Hacker News new | ask | show | jobs
by _y4bi 2715 days ago
Fellow RethinkDB user here. I’ve been looking at Cassandra and FoundationDB as replacements. I’m genuinely curious— what didn’t you like about Cassandra?
3 comments

Cassandra

To be honest, I don't like anything about Cassandra. Beginning with the naming: back when I was trying to learn about Cassandra, I couldn't get past the obscure and bizarre naming (super-columns?). When I dealt with systems using it, I never quite understood how you can keep saying that "the later timestamp wins" and speak of consistency with a straight face: in a distributed system, there is no such thing as a "later timestamp". Or speak of transactions which aren't really transactions at all.

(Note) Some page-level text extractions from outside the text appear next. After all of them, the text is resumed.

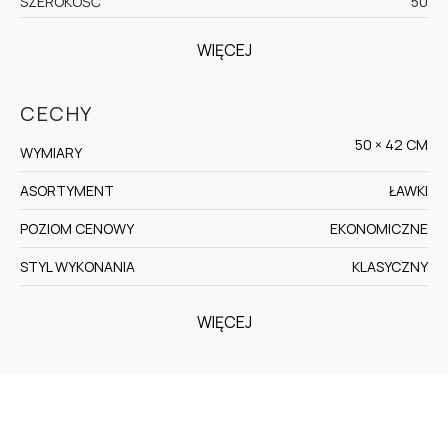
SZEROKOŚĆ
50
WIĘCEJ
CECHY
50 × 42 CM
WYMIARY
ASORTYMENT
ŁAWKI
POZIOM CENOWY
EKONOMICZNE
STYL WYKONANIA
KLASYCZNY
WIĘCEJ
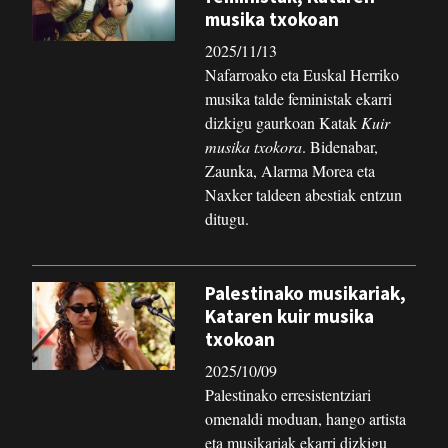
musika txokoan
2025/11/13
Nafarroako eta Euskal Herriko
musika talde feministak ekarri
dizkigu gaurkoan Katak
Kuir
musika txokora
. Bidenabar,
Zaunka, Alarma Morea eta
Naxker taldeen abestiak entzun
ditugu.
Palestinako musikariak,
Kataren kuir musika
txokoan
2025/10/09
Palestinako erresistentziari
omenaldi moduan, hango artista
eta musikariak ekarri dizkigu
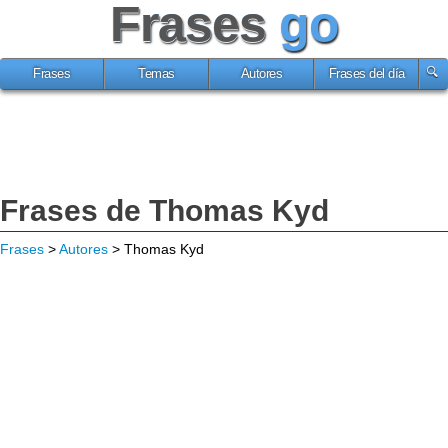
Frases
go
Frases
Temas
Autores
Frases del día
Frases de Thomas Kyd
Frases
>
Autores
> Thomas Kyd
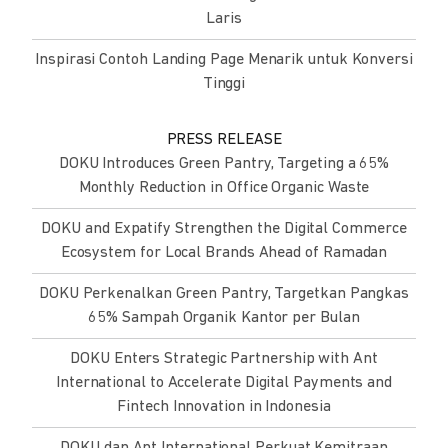
Laris
Inspirasi Contoh Landing Page Menarik untuk Konversi
Tinggi
PRESS RELEASE
DOKU Introduces Green Pantry, Targeting a 65%
Monthly Reduction in Office Organic Waste
DOKU and Expatify Strengthen the Digital Commerce
Ecosystem for Local Brands Ahead of Ramadan
DOKU Perkenalkan Green Pantry, Targetkan Pangkas
65% Sampah Organik Kantor per Bulan
DOKU Enters Strategic Partnership with Ant
International to Accelerate Digital Payments and
Fintech Innovation in Indonesia
DOKU dan Ant International Perkuat Kemitraan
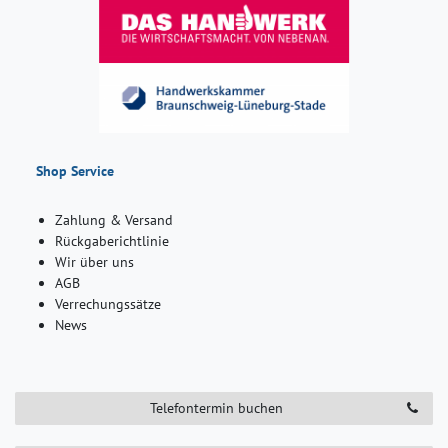
Shop Service
Zahlung & Versand
Rückgaberichtlinie
Wir über uns
AGB
Verrechungssätze
News
Telefontermin buchen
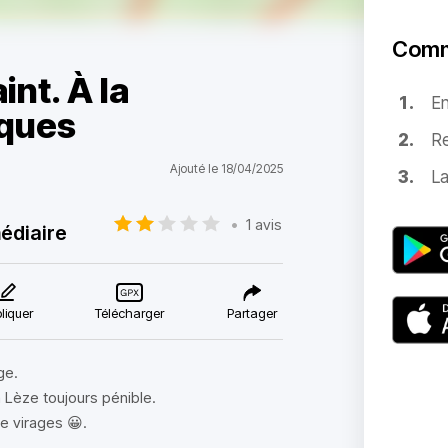
Comm
nt. À la
E
âques
Re
Ajouté le 18/04/2025
La
•
1 avis
édiaire
liquer
Télécharger
Partager
ge.
a Lèze toujours pénible.
e virages 😀.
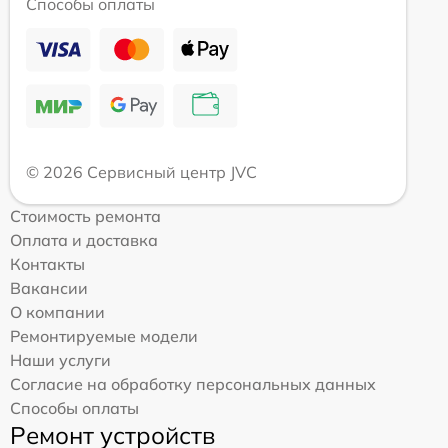
Способы оплаты
© 2026 Сервисный центр JVC
Стоимость ремонта
Оплата и доставка
Контакты
Вакансии
О компании
Ремонтируемые модели
Наши услуги
Согласие на обработку персональных данных
Способы оплаты
Ремонт устройств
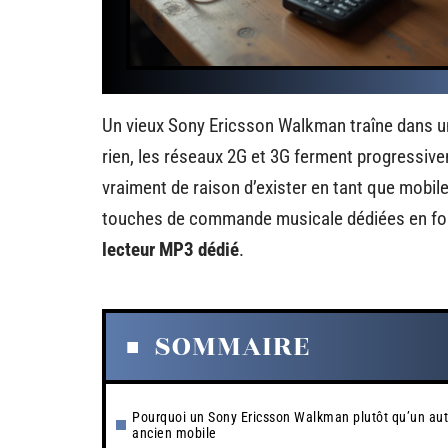
Un vieux Sony Ericsson Walkman traîne dans un 
rien, les réseaux 2G et 3G ferment progressive
vraiment de raison d’exister en tant que mobile
touches de commande musicale dédiées en fon
lecteur MP3 dédié
.
SOMMAIRE
Pourquoi un Sony Ericsson Walkman plutôt qu’un aut
ancien mobile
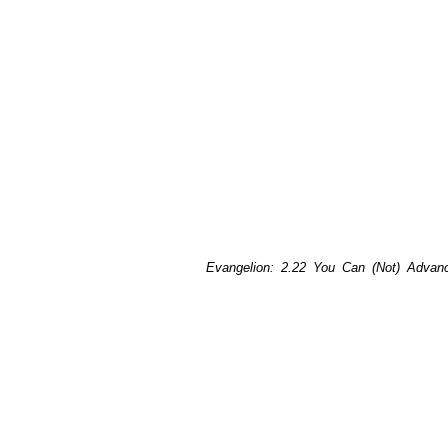
Evangelion: 2.22 You Can (Not) Advan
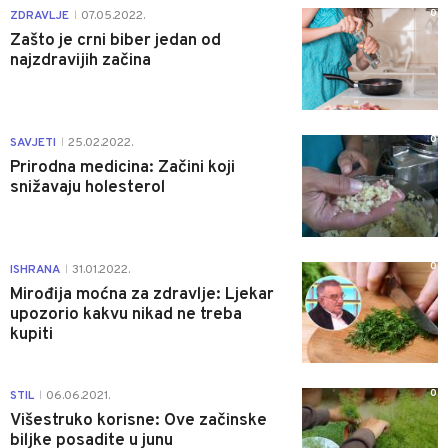
0
ZDRAVLJE
07.05.2022.
|
Zašto je crni biber jedan od
najzdravijih začina
0
SAVJETI
25.02.2022.
|
Prirodna medicina: Začini koji
snižavaju holesterol
0
ISHRANA
31.01.2022.
|
Mirođija moćna za zdravlje: Ljekar
upozorio kakvu nikad ne treba
kupiti
0
STIL
06.06.2021.
|
Višestruko korisne: Ove začinske
biljke posadite u junu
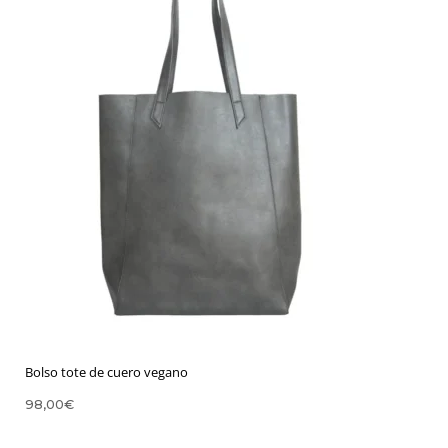
Bolso tote de cuero vegano
98,00
€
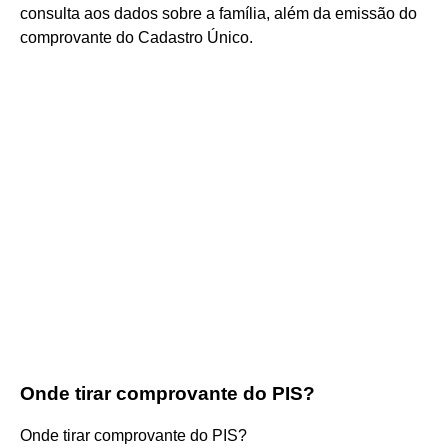
consulta aos dados sobre a família, além da emissão do
comprovante do Cadastro Único.
Onde tirar comprovante do PIS?
Onde tirar comprovante do PIS?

Then I read the Jepsen reports about Cassandra. Yes, Cassandra has made progress since then, but still.

I think of Cassandra as an outdated piece of technology at this point: we can (and do) build better distributed databases today, with better consistency guarantees, and proper transactions in case of FoundationDB. Cassandra was designed for a specific use case and then outgrew its initial design, because there was nothing else at the time. But I see no reason to stick with it any longer.

Even now when you need massive multi-region scalability there is little to choose from — if you want it to be open-source, there's pretty much only FoundationDB left.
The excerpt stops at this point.